• [Task to carry out]
Restate every entry word for word.

• [Excerpted data]
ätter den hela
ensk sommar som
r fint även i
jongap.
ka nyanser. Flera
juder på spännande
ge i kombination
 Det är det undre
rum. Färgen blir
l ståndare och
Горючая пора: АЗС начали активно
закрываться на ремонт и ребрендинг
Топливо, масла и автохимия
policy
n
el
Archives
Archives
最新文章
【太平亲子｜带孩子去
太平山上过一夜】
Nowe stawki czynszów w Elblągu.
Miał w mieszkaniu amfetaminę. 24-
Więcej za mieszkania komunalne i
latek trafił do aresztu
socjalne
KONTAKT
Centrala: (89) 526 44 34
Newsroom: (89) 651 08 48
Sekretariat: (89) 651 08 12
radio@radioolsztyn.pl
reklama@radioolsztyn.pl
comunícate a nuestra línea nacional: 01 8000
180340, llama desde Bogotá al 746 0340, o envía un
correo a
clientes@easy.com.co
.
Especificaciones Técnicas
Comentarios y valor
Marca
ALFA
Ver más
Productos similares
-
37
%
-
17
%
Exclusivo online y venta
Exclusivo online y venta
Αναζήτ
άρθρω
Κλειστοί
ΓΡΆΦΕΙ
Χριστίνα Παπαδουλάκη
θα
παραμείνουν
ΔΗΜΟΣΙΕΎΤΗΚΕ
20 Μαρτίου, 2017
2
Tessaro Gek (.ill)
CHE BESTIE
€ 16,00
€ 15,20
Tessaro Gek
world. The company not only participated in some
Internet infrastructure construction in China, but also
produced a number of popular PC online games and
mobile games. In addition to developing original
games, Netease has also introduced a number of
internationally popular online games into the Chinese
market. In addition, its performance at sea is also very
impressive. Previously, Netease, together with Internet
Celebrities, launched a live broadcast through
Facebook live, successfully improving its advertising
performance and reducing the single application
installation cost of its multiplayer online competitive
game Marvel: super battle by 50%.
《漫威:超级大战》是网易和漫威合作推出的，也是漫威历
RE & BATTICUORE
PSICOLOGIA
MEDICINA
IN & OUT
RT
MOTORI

• [Answer for this exercise]
ätter den hela
ensk sommar som
r fint även i
jongap.
ka nyanser. Flera
juder på spännande
ge i kombination
 Det är det undre
rum. Färgen blir
l ståndare och
Горючая пора: АЗС начали активно
закрываться на ремонт и ребрендинг
Топливо, масла и автохимия
policy
n
el
Archives
Archives
最新文章
【太平亲子｜带孩子去
太平山上过一夜】
Nowe stawki czynszów w Elblągu.
Miał w mieszkaniu amfetaminę. 24-
Więcej za mieszkania komunalne i
latek trafił do aresztu
socjalne
KONTAKT
Centrala: (89) 526 44 34
Newsroom: (89) 651 08 48
Sekretariat: (89) 651 08 12
radio@radioolsztyn.pl
reklama@radioolsztyn.pl
comunícate a nuestra línea nacional: 01 8000
180340, llama desde Bogotá al 746 0340, o envía un
correo a
clientes@easy.com.co
.
Especificaciones Técnicas
Comentarios y valor
Marca
ALFA
Ver más
Productos similares
-
37
%
-
17
%
Exclusivo online y venta
Exclusivo online y venta
Αναζήτ
άρθρω
Κλειστοί
ΓΡΆΦΕΙ
Χριστίνα Παπαδουλάκη
θα
παραμείνουν
ΔΗΜΟΣΙΕΎΤΗΚΕ
20 Μαρτίου, 2017
2
Tessaro Gek (.ill)
CHE BESTIE
€ 16,00
€ 15,20
Tessaro Gek
world. The company not only participated in some
Internet infrastructure construction in China, but also
produced a number of popular PC online games and
mobile games. In addition to developing original
games, Netease has also introduced a number of
internationally popular online games into the Chinese
market. In addition, its performance at sea is also very
impressive. Previously, Netease, together with Internet
Celebrities, launched a live broadcast through
Facebook live, successfully improving its advertising
performance and reducing the single application
installation cost of its multiplayer online competitive
game Marvel: super battle by 50%.
《漫威:超级大战》是网易和漫威合作推出的，也是漫威历
RE & BATTICUORE
PSICOLOGIA
MEDICINA
IN & OUT
RT
MOTORI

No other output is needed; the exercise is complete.